You’re now all set to pick, store, and cook your rhubarb. Here are a few extra tips to make sure you get the most out of your plants:

  • At some point, your rhubarb plant will start to flower, which will make the stalks tougher and more difficult to work with. Cut off the flower stalks when they appear to extend your harvesting season.
  • After you finish harvesting in late June or early July, put some homemade compost around the roots to help your plants recover and give you a good yield next year.

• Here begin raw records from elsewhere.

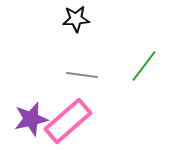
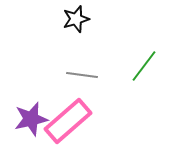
black star: rotated 12 degrees counterclockwise
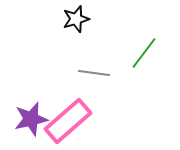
green line: moved 13 px up
gray line: moved 12 px right, 2 px up
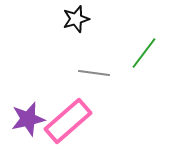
purple star: moved 3 px left
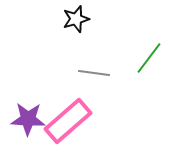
green line: moved 5 px right, 5 px down
purple star: rotated 16 degrees clockwise
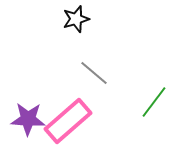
green line: moved 5 px right, 44 px down
gray line: rotated 32 degrees clockwise
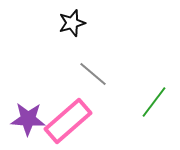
black star: moved 4 px left, 4 px down
gray line: moved 1 px left, 1 px down
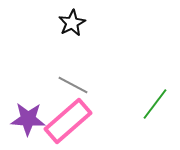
black star: rotated 12 degrees counterclockwise
gray line: moved 20 px left, 11 px down; rotated 12 degrees counterclockwise
green line: moved 1 px right, 2 px down
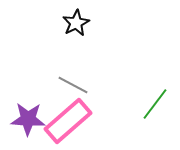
black star: moved 4 px right
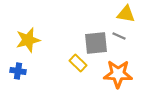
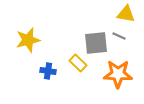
blue cross: moved 30 px right
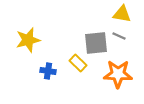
yellow triangle: moved 4 px left
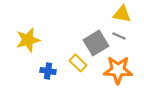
gray square: rotated 25 degrees counterclockwise
orange star: moved 4 px up
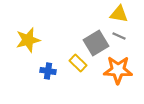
yellow triangle: moved 3 px left
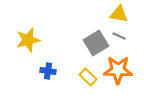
yellow rectangle: moved 10 px right, 14 px down
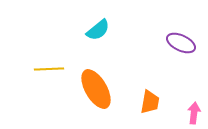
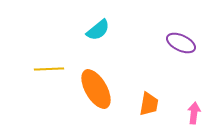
orange trapezoid: moved 1 px left, 2 px down
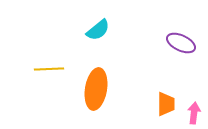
orange ellipse: rotated 39 degrees clockwise
orange trapezoid: moved 17 px right; rotated 10 degrees counterclockwise
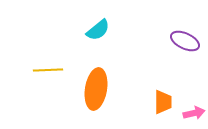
purple ellipse: moved 4 px right, 2 px up
yellow line: moved 1 px left, 1 px down
orange trapezoid: moved 3 px left, 2 px up
pink arrow: rotated 70 degrees clockwise
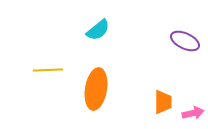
pink arrow: moved 1 px left
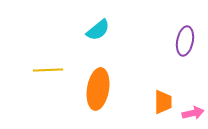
purple ellipse: rotated 76 degrees clockwise
orange ellipse: moved 2 px right
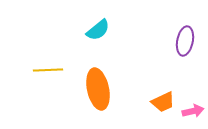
orange ellipse: rotated 21 degrees counterclockwise
orange trapezoid: rotated 65 degrees clockwise
pink arrow: moved 2 px up
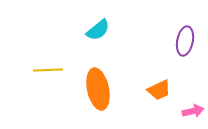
orange trapezoid: moved 4 px left, 12 px up
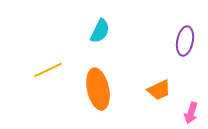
cyan semicircle: moved 2 px right, 1 px down; rotated 25 degrees counterclockwise
yellow line: rotated 24 degrees counterclockwise
pink arrow: moved 2 px left, 2 px down; rotated 120 degrees clockwise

  • Water your plants during the summer months if you go through a dry spell. You can also apply mulch (especially if you get hot summers) to keep moisture in the soil. This helps your plants to recover and stay healthy after being harvested.
  • Your rhubarb will likely keep getting larger over the years. Extremely large stalks can be tough, so divide your plants every 3 to 4 years to keep them to a manageable size. Just dig up the roots in early spring or fall (when the plant is dormant) and split in half.

By following these guidelines for how to harvest rhubarb and keeping your plants healthy, you’ll likely be enjoying freshly picked rhubarb for years to come!